General Abdel Fattah al-Sisi did not expect that Canadian detainee Yasser al-Baz would chase him in Ethiopia while he was attending the African Union summit. Canadian Prime Minister Justin Trudeau raised Yasser’s plight during his meeting with al-Sisi on the sidelines of the African summit. The Canadian Prime Minister arrived in Addis Ababa to meet with a number of African leaders, in an effort to move Canada’s relationship with Africa to new heights, including more economic partnerships and business ties.
Trudeau also acknowledged that Canada’s campaign for one of the 10 non-permanent seats on the Security Council is one of the reasons for the visit. Canada is competing against Norway and Ireland for two spots on the council in a vote that will take place in June. There are 54 African members of the United Nations, more than one fourth of the potential votes for the Security Council’s seats. Canada lost its bid for a seat in 2010, partly due to lacklustre African support. Trudeau has been criticised for his meetings with a number of African leaders known for their human rights violations, including Egypt and Rwanda. Rwandan President Paul Kagame and General al-Sisi have both changed the constitution in their countries to allow them to run for a longer term in office. The Egyptian regime was criticised widely for arbitrarily detaining, torturing and extrajudicially killing people.

Canadian engineer Yasser al-Baz was detained in Cairo for a year on February 18 2018 after he was arrested at the airport at the end of a business trip. He has not been charged with anything. “In all my conversations with every leader, we talked about human rights,” said Trudeau. The Canadian Prime Minister confirmed that he raised the case of Yasser al-Baz with al-Sisi in their private meeting. When the Canadian embassy first asked the Egyptian government about al-Baz, they denied any knowledge of him for several days. At the end of the week, he appeared at a prosecutor’s office for general questioning and was transported to Torah Prison, which is notorious for its human rights violations. Al-Baz remains in Torah Prison. For almost a year, he has been sleeping on a concrete floor without a mattress in a small, crowded cell with 17 men, one washroom and limited ventilation. To this day, al-Baz has never been charged with anything. His arbitrary detention is constantly renewed, without reason. Al-Baz has travelled back and forth to Egypt without any concern for two decades.
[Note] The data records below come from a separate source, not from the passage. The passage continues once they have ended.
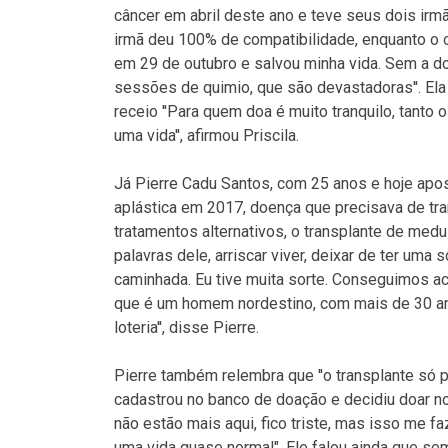
câncer em abril deste ano e teve seus dois irm
irmã deu 100% de compatibilidade, enquanto o 
em 29 de outubro e salvou minha vida. Sem a do
sessões de quimio, que são devastadoras''. Ela
receio ''Para quem doa é muito tranquilo, tanto
uma vida'', afirmou Priscila.
Já Pierre Cadu Santos, com 25 anos e hoje apo
aplástica em 2017, doença que precisava de tra
tratamentos alternativos, o transplante de med
palavras dele, arriscar viver, deixar de ter uma
caminhada. Eu tive muita sorte. Conseguimos a
que é um homem nordestino, com mais de 30 an
loteria'', disse Pierre.
Pierre também relembra que ''o transplante só
cadastrou no banco de doação e decidiu doar n
não estão mais aqui, fico triste, mas isso me faz
uma vida quase normal". Ele falou ainda que s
His family stressed that he has no affiliation to any groups in Egypt, nor is he politically active. He is a loving father of three and grandfather of two. He owns an engineering firm in Canada and is a prominent, well-respected community leader. Yasser’s family asked Prime Minister Justin Trudeau and Minister of Foreign Affairs Philippe-Francois Champagne, to do everything in his power to bring this Canadian citizen home and reunite him with his family. Over the past years, the cases of several political detainees have been raised with al-Sisi in his meetings with world leaders. Al-Sisi was even criticised by his allies for arresting dual national citizens. Last month, al-Sisi came under criticism from the US for the death of American detainee Mustafa Kassem in the Egyptian regime’s prisons, after a long hunger strike.

Besides Canada, the USA, Germany, Ireland, Canada, Turkey, and even Russia have criticised the Egyptian regime for the arrest of their citizens in Egypt. Italy’s relationship with the Egyptian regime is still tense because of the murder of the young researcher Giulio Regeni four years ago. Observers say that al-Sisi is embarrassed the issue of political prisoners is raised, but he is unable to loosen his grip and release the detainees because he knows that his regime is not popular. Al-Sisi’s regime is trying to paint a mental image that he is strict about criticism and that even the international community will not be able to protect opponents, journalists, or human rights defenders.